Il vescovo di Alba chiede alloggio per i braccianti, ma non si domanda perché non possono permetterselo

Il 6 ottobre, sulla testata locale piemontese La Voce di Alba, è stato pubblicato un articolo contenente un’accorata esortazione rivolta dal Vescovo della città al Comune della stessa. Il tema è quello dei braccianti coinvolti nella vendemmia lungo i filari che ricamano le rigogliose colline delle Langhe e del Roero.

Monsignor Brunetti è apparso piuttosto apprensivo riguardo la situazione che è venuta a crearsi nel territorio della sua diocesi. I braccianti di cui sopra, infatti, sono migranti assoldati per la raccolta dell’uva, i quali, una volta terminata la faticosa giornata all’interno delle vigne, si ritrovano senza un luogo dove consumare la cena e trascorrere le ore notturne.

Così si è espresso il Vescovo: «Improvvisamente Alba si è trovata con una quarantina di africani che non sapevano dove trovare rifugio per la notte, mettendo in allarme il Comune, i servizi sociali e le forze dell’ordine. La Caritas, attraverso il suo braccio operativo che è il Centro Prima Accoglienza di via Pola, ha messo a disposizione il dormitorio e uno spazio per piazzare delle tende e offrire con la mensa la cena a circa 90 persone (…)».

Continua, poi, rivolgendosi direttamente all’amministrazione comunale: «Vorrei fare un appello al Comune di Alba, affinché, in collaborazione con i servizi sociali e anche la Caritas, possa formulare un progetto per dare ospitalità a quei lavoratori di cui c’è bisogno sul nostro territorio tutto l’anno da affiancare a quello della Caritas, per affrontare emergenze come questa, ma anche in previsione del prossimo inverno che è alle porte. La Caritas diocesana con i servizi del Cpa non può soddisfare tutto il fabbisogno. Detto questo, confermo la disponibilità della diocesi a collaborare con le istituzioni preposte per aiutare queste persone immigrate e che lavorano sul nostro territorio».

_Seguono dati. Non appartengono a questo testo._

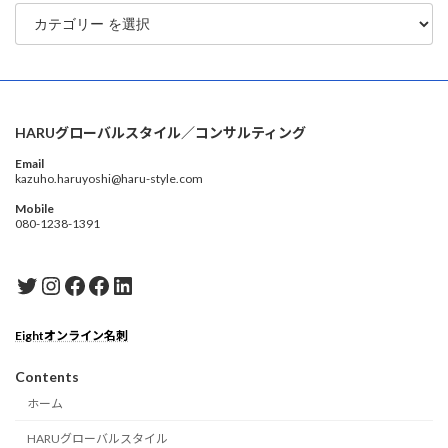
HARUグローバルスタイル／コンサルティング
Email
kazuho.haruyoshi@haru-style.com
Mobile
080-1238-1391
Twitter
Instagram
Facebook
Facebook
LinkedIn
Eightオンライン名刺
Contents
ホーム
HARUグローバルスタイル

Gli aspetti di questa vicenda che gettano nella perplessità sono molteplici e probabilmente non tutti affrontabili, in poche righe, con l’approfondimento che si dovrebbe a questioni così delicate. Ci limitiamo, perciò, a soffermarci su quello più lampante, sebbene passato sotto silenzio.

Sarebbe stato opportuno che Monsignor Brunetti, a latere di queste dichiarazioni così dense di preoccupazioni, avesse pronunciato degli interrogativi da sottoporre ai datori di lavoro di queste persone il cui disagio si sta apparentemente adoperando a lenire, ma non solo, all’opinione pubblica nel suo complesso. Il principale fra questi, all’occhio di chi scrive, appare estremamente banale: perché i braccianti non hanno di che mangiare e dove dormire? Qui non si sta discutendo, infatti, di stranieri richiedenti asilo che, partiti dalla loro terra con la speranza di risultare idonei al riconoscimento di una forma di protezione, si avventurano nel nostro Paese senza sapere di che sopravvivere e di conseguenza necessitano di pasti e letti. Nel caso in oggetto, si tratta sì di migranti, ma il loro status giuridico importa fino a un certo punto ai fini del mettere insieme il pranzo con la cena. Se costoro, infatti, sono impiegati, anche solo temporaneamente, presso le aziende agricole della zona, ciò sta a significare che hanno un lavoro.

Lavorando, quindi, potrebbero permettersi di occupare la stanza di un affittacamere, oppure prendere in locazione un immobile, anche in condivisione tra loro, in modo da avere un tetto sulla testa ogni sera, per riposarsi dalla fatica consumata nei campi. Se questi ragazzi, invece, non possono affrontare le spese relative al conto di un B&B o al canone di un alloggetto, è chiaro che la retribuzione a loro destinata è offensiva del concetto di lavoro e ben più collimante con quello di schiavitù.

Questo sarebbe stato onesto da parte del religioso albese: inchiodare gli imprenditori agricoli di fronte alle loro responsabilità, far confessare loro che preferiscono la manodopera africana a quella nostrana perché la prima, per il suo vissuto antecedente, è più propensa a chinare il capo e a non scomporsi di fronte a una paga non consona allo sforzo offerto e assolutamente non conciliabile con il costo della vita in Italia.

Ergo, se ci si limita a invocare soluzioni pragmatiche in relazione al pernottamento dei braccianti, senza scavare nelle ragioni che determinano il problema, si solidarizza solo ipocritamente con costoro, mentre si fa il favore di chi se ne approfitta economicamente.